A: This is essentially a personal decision. If it will upset you to read, view, or watch fanworks based on your works, then don’t.

Authors are sometimes advised to avoid reading or acknowledging fanfiction transforming their own work, as it is in theory possible that an author could read a story, go on to write something similar, and face a claim by the fan that she copied the fan’s work. There are many reasons to discount this risk, the least of which is that case law is all in the first author’s favor: no court is going to be receptive to a claim that a later work by the first author in the same universe infringes the fanwork. Among other things, when people begin with similar premises, it isn’t at all surprising that they will end up with similar ideas–but copyright law protects the specific expression of an idea, not ideas. Even if a fan work is similar to a later work in the same universe, similarity of ideas (say, how wand magic works in Harry Potter) isn’t sufficient for a copyright claim.

However, not being able to win doesn’t erase the possibility that someone could threaten to sue. The real issue is that it doesn’t take a fanwork to generate a threat! If an author reads her fan mail or online reviews, she might encounter a fan’s ideas about what should happen with the characters; if she reads other books, she might encounter a storyline or character similar to a storyline or character she might later use.

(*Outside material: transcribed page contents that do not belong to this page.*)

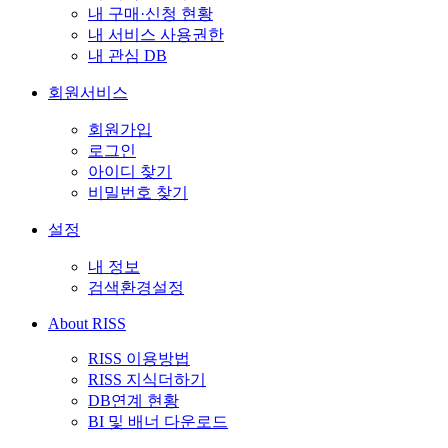
내 구매·신청 현황
내 서비스 사용권한
내 관심 DB
회원서비스
회원가입
로그인
아이디 찾기
비밀번호 찾기
설정
내 정보
검색환경설정
About RISS
RISS 이용방법
RISS 지식더하기
DB연계 현황
BI 및 배너 다운로드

In fact, the typical author-versus-author infringement case involves claims that one work copied another, apparently unrelated work.

The OTW’s mission includes explaining the difference between ideas and expression. A lot of people may have the same idea about what should happen on the next season of House; but if they each write different stories expressing the idea differently, then those stories don’t infringe each other.

In short: a professional creator is no more at risk (and arguably, a lot less at risk) of being sued by a fanfiction writer than of being sued by any other author who’s ever written anything. J.K. Rowling, for example, has been sued by English children’s writer Adrian Jacobs (author of The Adventures of Willy the Wizard); American author Nancy Stouffer (who claimed that Harry Potter was a ripoff of her character “Larry Potter”), and the band the Wyrd Sisters–none of whom are fans.